About this task: Produce a verbatim copy of the following records, leaving out all pictures.

Records provided:
* * *

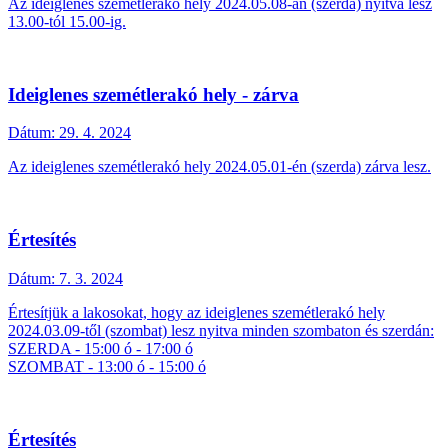
Az ideiglenes szemétlerakó hely 2024.05.08-án (szerda) nyitva lesz
13.00-tól 15.00-ig.
Ideiglenes szemétlerakó hely - zárva
Dátum:
29. 4. 2024
Az ideiglenes szemétlerakó hely 2024.05.01-én (szerda) zárva lesz.
Értesítés
Dátum:
7. 3. 2024
Értesítjük a lakosokat, hogy az ideiglenes szemétlerakó hely
2024.03.09-től (szombat) lesz nyitva minden szombaton és szerdán:
SZERDA - 15:00 ó - 17:00 ó
SZOMBAT - 13:00 ó - 15:00 ó
Értesítés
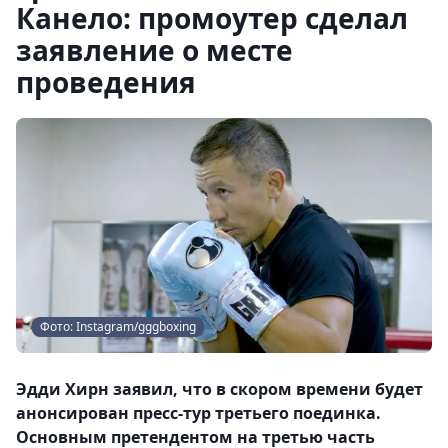
Канело: промоутер сделал
заявление о месте
проведения
Фото: Instagram/gggboxing
Эдди Хирн заявил, что в скором времени будет
анонсирован пресс-тур третьего поединка.
Основным претендентом на третью часть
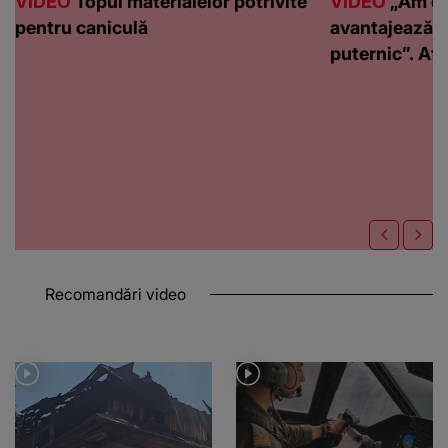
VIDEO
Topul materialelor potrivite
VIDEO
„Am de
pentru caniculă
avantajează c
puternic”. Află
Recomandări video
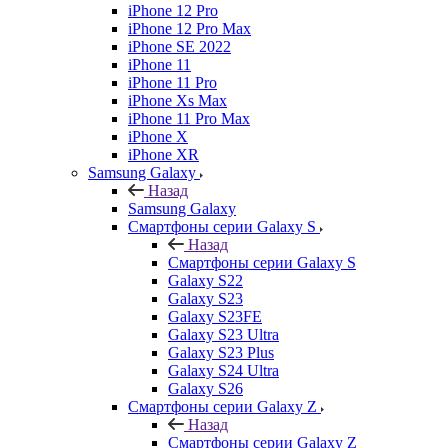
iPhone 12 Pro
iPhone 12 Pro Max
iPhone SE 2022
iPhone 11
iPhone 11 Pro
iPhone Xs Max
iPhone 11 Pro Max
iPhone X
iPhone XR
Samsung Galaxy
Назад
Samsung Galaxy
Смартфоны серии Galaxy S
Назад
Смартфоны серии Galaxy S
Galaxy S22
Galaxy S23
Galaxy S23FE
Galaxy S23 Ultra
Galaxy S23 Plus
Galaxy S24 Ultra
Galaxy S26
Смартфоны серии Galaxy Z
Назад
Смартфоны серии Galaxy Z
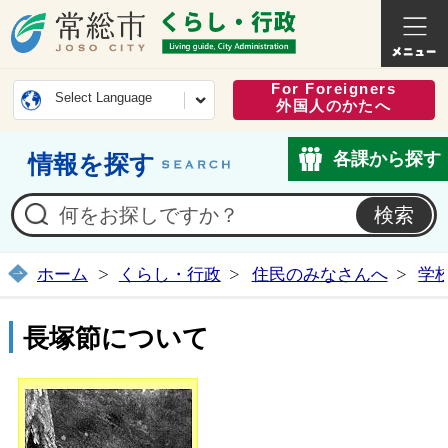
常総市公式ホームページ
くらし・
For Foreigners
Select Language
外国人のかたへ
各課から探す
情報を探す
ホーム
くらし・行政
住民のみなさんへ
学
長塚節について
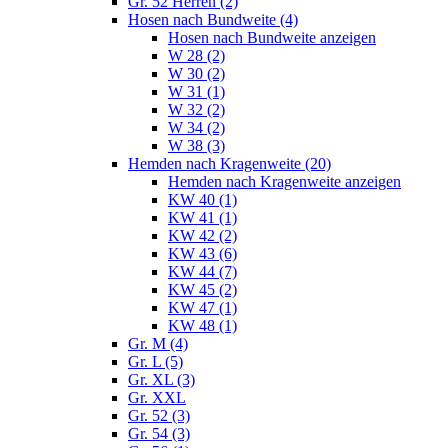
Gr. 52 Herren (2)
Hosen nach Bundweite (4)
Hosen nach Bundweite anzeigen
W 28 (2)
W 30 (2)
W 31 (1)
W 32 (2)
W 34 (2)
W 38 (3)
Hemden nach Kragenweite (20)
Hemden nach Kragenweite anzeigen
KW 40 (1)
KW 41 (1)
KW 42 (2)
KW 43 (6)
KW 44 (7)
KW 45 (2)
KW 47 (1)
KW 48 (1)
Gr. M (4)
Gr. L (5)
Gr. XL (3)
Gr. XXL
Gr. 52 (3)
Gr. 54 (3)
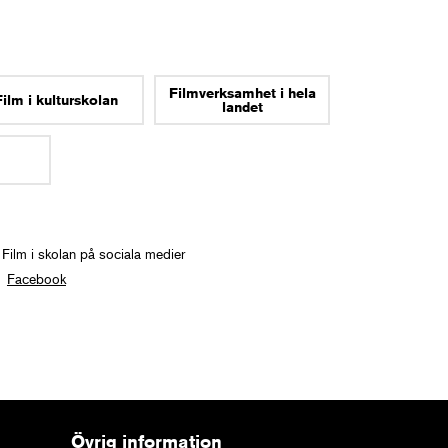
Filmverksamhet i hela
Film i kulturskolan
landet
 Film i skolan på sociala medier
Facebook
Övrig information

* * *

Task answer:
Az ideiglenes szemétlerakó hely 2024.05.08-án (szerda) nyitva lesz
13.00-tól 15.00-ig.
Ideiglenes szemétlerakó hely - zárva
Dátum:
29. 4. 2024
Az ideiglenes szemétlerakó hely 2024.05.01-én (szerda) zárva lesz.
Értesítés
Dátum:
7. 3. 2024
Értesítjük a lakosokat, hogy az ideiglenes szemétlerakó hely
2024.03.09-től (szombat) lesz nyitva minden szombaton és szerdán:
SZERDA - 15:00 ó - 17:00 ó
SZOMBAT - 13:00 ó - 15:00 ó
Értesítés
Канело: промоутер сделал
заявление о месте
проведения
Фото: Instagram/gggboxing
Эдди Хирн заявил, что в скором времени будет
анонсирован пресс-тур третьего поединка.
Основным претендентом на третью часть
VIDEO
Topul materialelor potrivite
VIDEO
„Am de
pentru caniculă
avantajează c
puternic”. Află
Recomandări video
iPhone 12 Pro
iPhone 12 Pro Max
iPhone SE 2022
iPhone 11
iPhone 11 Pro
iPhone Xs Max
iPhone 11 Pro Max
iPhone X
iPhone XR
Samsung Galaxy
Назад
Samsung Galaxy
Смартфоны серии Galaxy S
Назад
Смартфоны серии Galaxy S
Galaxy S22
Galaxy S23
Galaxy S23FE
Galaxy S23 Ultra
Galaxy S23 Plus
Galaxy S24 Ultra
Galaxy S26
Смартфоны серии Galaxy Z
Назад
Смартфоны серии Galaxy Z
常総市公式ホームページ
くらし・
For Foreigners
Select Language
外国人のかたへ
各課から探す
情報を探す
ホーム
くらし・行政
住民のみなさんへ
学
長塚節について
Gr. 52 Herren (2)
Hosen nach Bundweite (4)
Hosen nach Bundweite anzeigen
W 28 (2)
W 30 (2)
W 31 (1)
W 32 (2)
W 34 (2)
W 38 (3)
Hemden nach Kragenweite (20)
Hemden nach Kragenweite anzeigen
KW 40 (1)
KW 41 (1)
KW 42 (2)
KW 43 (6)
KW 44 (7)
KW 45 (2)
KW 47 (1)
KW 48 (1)
Gr. M (4)
Gr. L (5)
Gr. XL (3)
Gr. XXL
Gr. 52 (3)
Gr. 54 (3)
Filmverksamhet i hela
Film i kulturskolan
landet
 Film i skolan på sociala medier
Facebook
Övrig information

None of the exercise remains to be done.